E, de fato, durante a reunião do Comitê Central do Partido Bolchevique, realizada em 23 de fevereiro de 1918, Stálin uniu-se a Lênin na resistência decidida aos ataques políticos dos trotskistas e dos autodenominados “comunistas de esquerda”. Com clareza lapidar, Stálin proclamou: “Ou uma pausa, ou a derrocada da revolução.” E prosseguiu, elucidando o conteúdo estratégico da questão: “A questão se resume ao seguinte — ou nossa revolução é derrotada e a revolução na Europa é acorrentada, ou asseguramos uma pausa e consolidamos nossa posição”.
Foi unicamente graças à firmeza política, à determinação revolucionária e à coerência teórica de Lênin, Stálin, Sverdlov e dos bolcheviques verdadeiramente leais à linha do Partido que os “comunistas de esquerda” foram derrotados. A maioria do Comitê Central, assim como o Partido em seu conjunto, compreendeu o alcance histórico do dilema colocado e posicionou-se com lucidez ao lado de Lênin e Stálin, mesmo diante dos draconianos termos impostos pelo tratado de paz. No dia seguinte à assinatura da Paz de Brest-Litovsk, Lênin publicou um artigo emblemático, intitulado “Uma Paz Dolorosa”, no qual afirmou com a força de quem entende o compasso da história:
A história avança agora com uma velocidade ainda mais vertiginosa; os acontecimentos precipitam-se em torrente, e as tragédias que se abatem sobre povos inteiros — esmagados ou em vias de serem esmagados pelo monstruoso mecanismo da guerra imperialista — assumem proporções cada vez mais devastadoras e inomináveis. Assistimos à crescente interpenetração entre as tendências e movimentos do imperialismo — com sua fome insaciável de dominação e pilhagem — e as aspirações dos povos à libertação nacional, com a trágica diferença de que, enquanto os primeiros se mostram incomensuravelmente fortalecidos, os segundos, no estágio atual, aparecem gravemente debilitados, dispersos e comprimidos pelas engrenagens do capital mundial.

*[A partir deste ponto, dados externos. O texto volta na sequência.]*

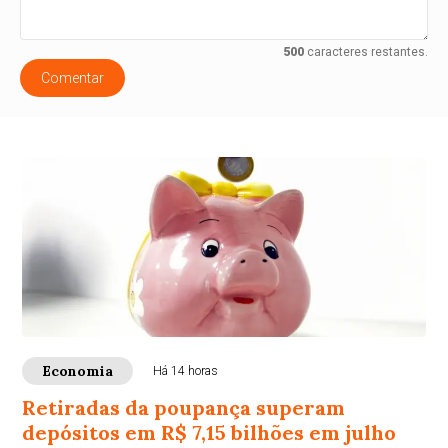
500
caracteres restantes.
Comentar
Economia
Há 14 horas
Retiradas da poupança superam
depósitos em R$ 7,15 bilhões em julho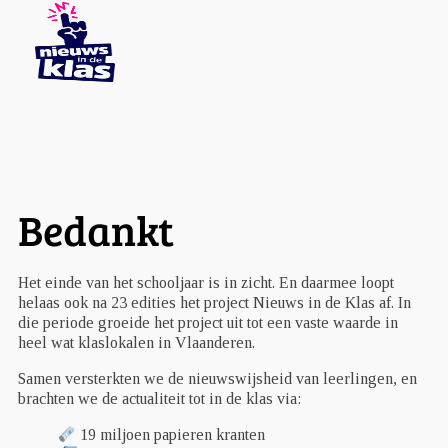
Bedankt
Het einde van het schooljaar is in zicht. En daarmee loopt
helaas ook na 23 edities het project Nieuws in de Klas af. In
die periode groeide het project uit tot een vaste waarde in
heel wat klaslokalen in Vlaanderen.
Samen versterkten we de nieuwswijsheid van leerlingen, en
brachten we de actualiteit tot in de klas via:
19 miljoen papieren kranten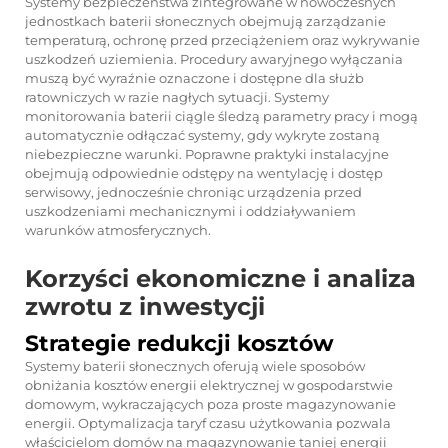
Systemy bezpieczeństwa zintegrowane w nowoczesnych
jednostkach baterii słonecznych obejmują zarządzanie
temperaturą, ochronę przed przeciążeniem oraz wykrywanie
uszkodzeń uziemienia. Procedury awaryjnego wyłączania
muszą być wyraźnie oznaczone i dostępne dla służb
ratowniczych w razie nagłych sytuacji. Systemy
monitorowania baterii ciągle śledzą parametry pracy i mogą
automatycznie odłączać systemy, gdy wykryte zostaną
niebezpieczne warunki. Poprawne praktyki instalacyjne
obejmują odpowiednie odstępy na wentylację i dostęp
serwisowy, jednocześnie chroniąc urządzenia przed
uszkodzeniami mechanicznymi i oddziaływaniem
warunków atmosferycznych.
Korzyści ekonomiczne i analiza
zwrotu z inwestycji
Strategie redukcji kosztów
Systemy baterii słonecznych oferują wiele sposobów
obniżania kosztów energii elektrycznej w gospodarstwie
domowym, wykraczających poza proste magazynowanie
energii. Optymalizacja taryf czasu użytkowania pozwala
właścicielom domów na magazynowanie taniej energii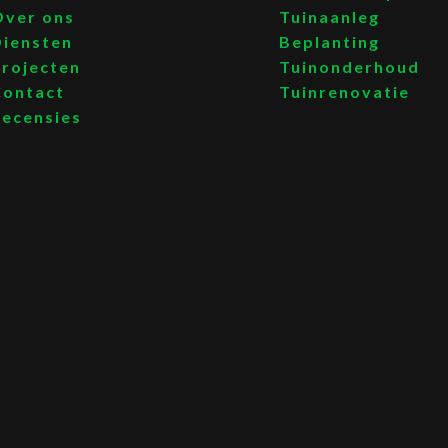
Over ons
Tuinaanleg
Diensten
Beplanting
Projecten
Tuinonderhoud
Contact
Tuinrenovatie
Recensies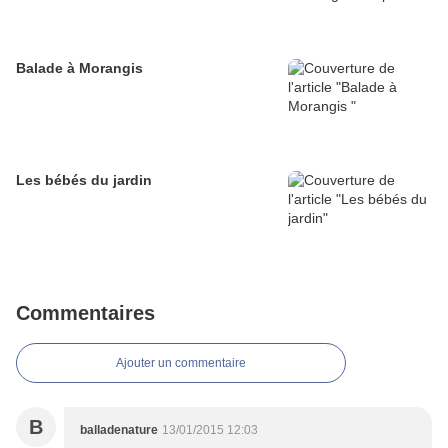
Balade à Morangis
Les bébés du jardin
Commentaires
Ajouter un commentaire
B
balladenature
13/01/2015 12:03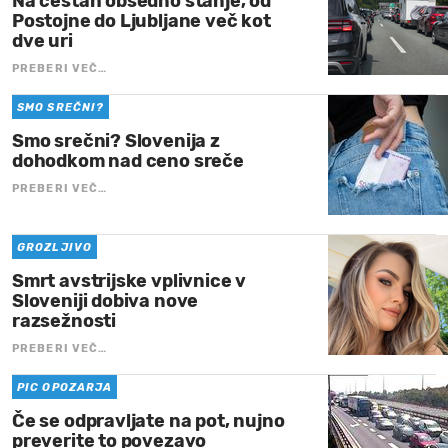
Na cestah obsedno stanje, od
Postojne do Ljubljane več kot
dve uri
PREBERI VEČ…
SMO SREČNI?
Smo srečni? Slovenija z
dohodkom nad ceno sreče
PREBERI VEČ…
GROZLJIVO
Smrt avstrijske vplivnice v
Sloveniji dobiva nove
razsežnosti
PREBERI VEČ…
PIC OPOZARJA
Če se odpravljate na pot, nujno
preverite to povezavo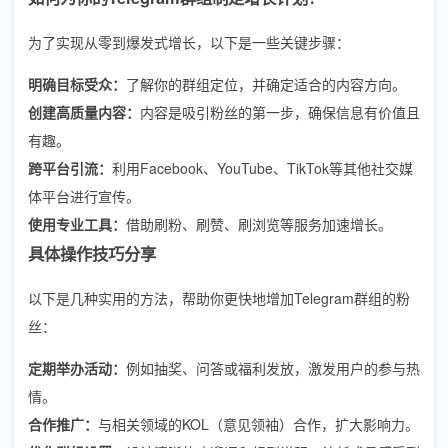
为了实现从零到爆发式增长，以下是一些关键步骤：
明确目标受众：
了解你的群组定位，并确定适合的内容方向。
创建高质量内容：
内容是吸引粉丝的第一步，确保信息有价值且
有趣。
跨平台引流：
利用Facebook、YouTube、TikTok等其他社交媒
体平台进行宣传。
使用专业工具：
借助刷粉、刷赞、刷浏览等服务加速增长。
具体操作技巧分享
以下是几种实用的方法，帮助你更快地增加Telegram群组的粉
丝：
定期举办活动：
例如抽奖、问答或福利发放，激发用户的参与热
情。
合作推广：
与相关领域的KOL（意见领袖）合作，扩大影响力。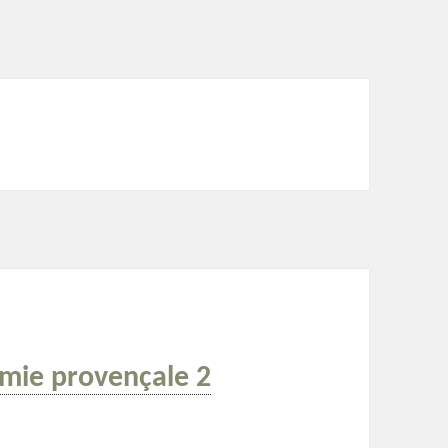
ymie provençale 2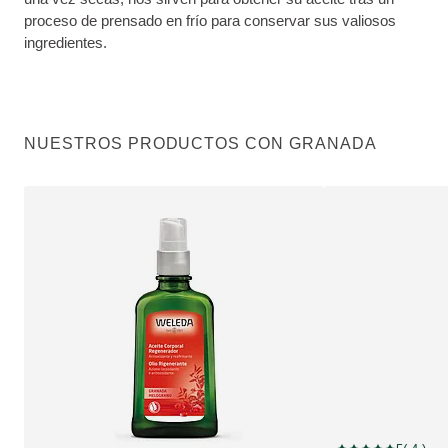
proceso de prensado en frío para conservar sus valiosos
ingredientes.
NUESTROS PRODUCTOS CON GRANADA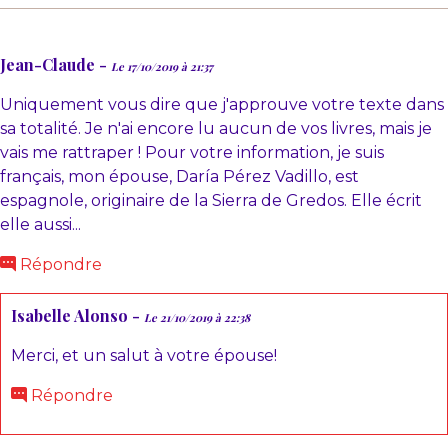
Jean-Claude -
Le 17/10/2019 à 21:37
Uniquement vous dire que j'approuve votre texte dans
sa totalité. Je n'ai encore lu aucun de vos livres, mais je
vais me rattraper ! Pour votre information, je suis
français, mon épouse, Daría Pérez Vadillo, est
espagnole, originaire de la Sierra de Gredos. Elle écrit
elle aussi...
Répondre
Isabelle Alonso -
Le 21/10/2019 à 22:38
Merci, et un salut à votre épouse!
Répondre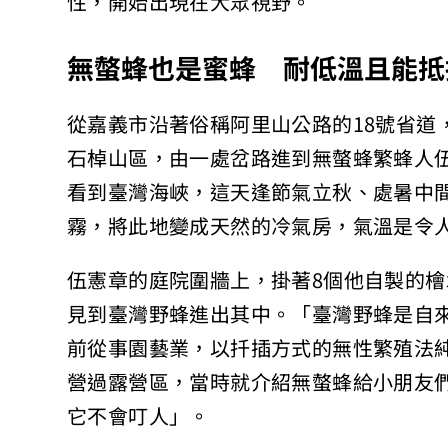
性，開始出現在大眾視野。
無螫蜂也是蜜蜂 耐低溫且能抵
從嘉義市沿著俗稱阿里山公路的18號省道，
石棹山區，由一處岔路進到無螫蜂繁蜂人
看到臺灣海峽，這天逢節氣立秋、處暑中間
霧，將此地變成天然的冷氣房，氣溫是令人
伍憲章的庭院圍牆上，掛著8個他自製的
見到臺灣野蜂進出其中。「臺灣野蜂是自
前從事園藝業，以扦插方式的無性繁殖法
營過露營區，當時就介紹無螫蜂給小朋友
它不會叮人」。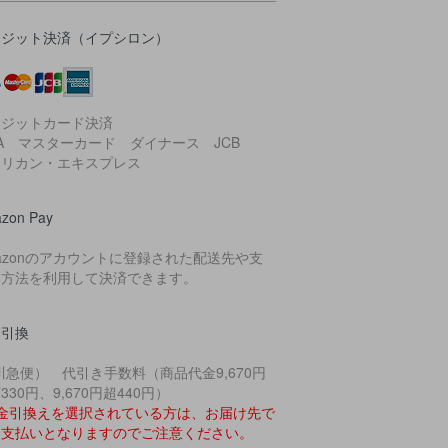
レジット決済（イプシロン）
レジットカード決済
SA マスターカード ダイナース JCB
メリカン・エキスプレス
zon Pay
azonのアカウントに登録された配送先や支
い方法を利用して決済できます。
金引換
川急便） 代引き手数料（商品代金9,670円
330円、9,670円超440円）
代金引換えを選択されている方は、お届け先で
お支払いとなりますのでご注意ください。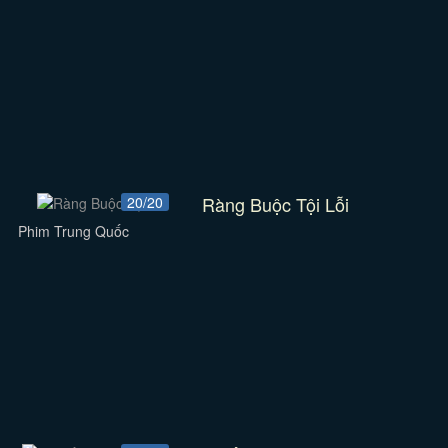
Ràng Buộc Tội Lỗi
20/20
Phim Trung Quốc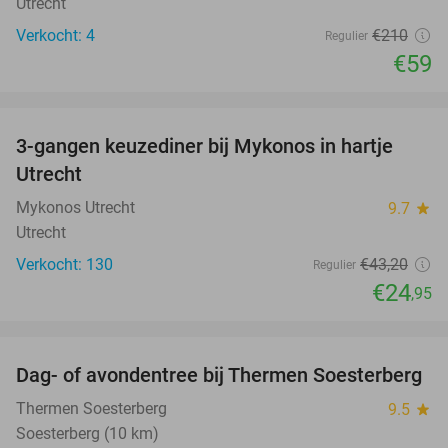
Utrecht
Verkocht: 4
€210
Regulier
€59
favorite_border
3-gangen keuzediner bij Mykonos in hartje
42%
Utrecht
Mykonos Utrecht
9.7
star
Utrecht
Verkocht: 130
€43
,20
Regulier
€24
,95
favorite_border
Dag- of avondentree bij Thermen Soesterberg
29%
Thermen Soesterberg
9.5
star
Soesterberg (10 km)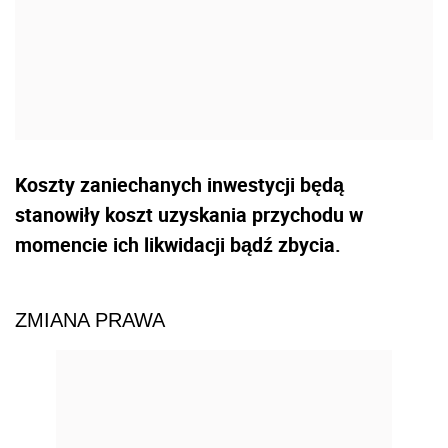
Koszty zaniechanych inwestycji będą
stanowiły koszt uzyskania przychodu w
momencie ich likwidacji bądź zbycia.
ZMIANA PRAWA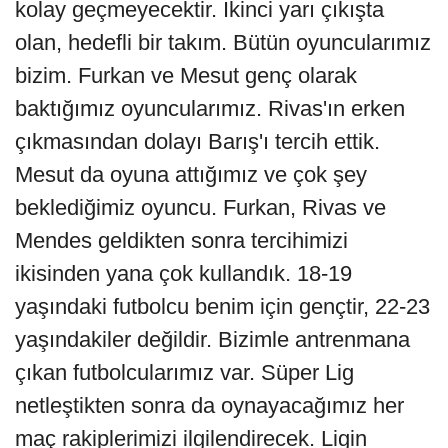
kolay geçmeyecektir. İkinci yarı çıkışta
olan, hedefli bir takım. Bütün oyuncularımız
bizim. Furkan ve Mesut genç olarak
baktığımız oyuncularımız. Rivas'ın erken
çıkmasından dolayı Barış'ı tercih ettik.
Mesut da oyuna attığımız ve çok şey
beklediğimiz oyuncu. Furkan, Rivas ve
Mendes geldikten sonra tercihimizi
ikisinden yana çok kullandık. 18-19
yaşındaki futbolcu benim için gençtir, 22-23
yaşındakiler değildir. Bizimle antrenmana
çıkan futbolcularımız var. Süper Lig
netleştikten sonra da oynayacağımız her
maç rakiplerimizi ilgilendirecek. Ligin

Entretanto, apesar de toda a brutalidade da reação imperialista e da correlação desfavorável de forças neste momento histórico, a história não estagna. Ela segue seu curso — silenciosa, mas implacavelmente —, e no interior dos países capitalistas mais avançados, nas entranhas das metrópoles que hoje se imaginam invencíveis, vai amadurecendo, lenta, mas inevitavelmente, a revolução socialista. Uma revolução incomparavelmente mais profunda, mais radical, mais orgânica, mais enraizada nas massas exploradas e oprimidas, e infinitamente mais poderosa que as revoluções burguesas do passado, cujo ciclo histórico já se encontra esgotado.
Disto decorre uma lição fundamental — repetida inúmeras vezes pelos mestres do socialismo científico — e que se reafirma com ainda mais vigor nestes tempos de provação: entre todos os sentimentos que a conjuntura pode inspirar, o mais inadmissível, o mais corrosivo, o mais politicamente nefasto, é o desespero. Os termos da paz — essa paz armada, imposta pelo punho imperialista — são, sim, intoleravelmente duros, humilhantes, brutais. Mas a história, que opera segundo leis próprias, exigirá o que lhe pertence por direito e necessidade. Ela virá — mesmo que não na velocidade que nossa vontade revolucionária almeja — em nosso auxílio, na forma concreta e inadiável da revolução socialista mundial, que se forja nos subterrâneos da sociedade capitalista internacional.
Estamos cercados pelo saqueador, esmagados por suas botas, humilhados por sua arrogância e sua violência — mas somos capazes de suportar esses fardos históricos, porque não estamos sós. Temos aliados, companheiros de armas, irmãos de classe espalhados pelos continentes; milhões de trabalhadores e povos oprimidos, que embora hoje estejam retardados por circunstâncias alheias à sua vontade, encontrarão seu caminho e virão, inexoravelmente, ao nosso encontro.
Nosso dever, portanto, é claro e inadiável: organizar, organizar e ainda mais organizar! O futuro, por mais duras que sejam as provações do presente, pertence a nós.
Nesse contexto, o trabalho desempenhado pelo Governo Soviético revelou-se de importância decisiva, especialmente no que concerne à resolução das complexas questões nacionais, à organização das novas repúblicas soviéticas e à formulação de uma política nacional, orientada pelo marxismo-leninismo e compreensível tanto ao Partido quanto às massas populares e à comunidade internacional.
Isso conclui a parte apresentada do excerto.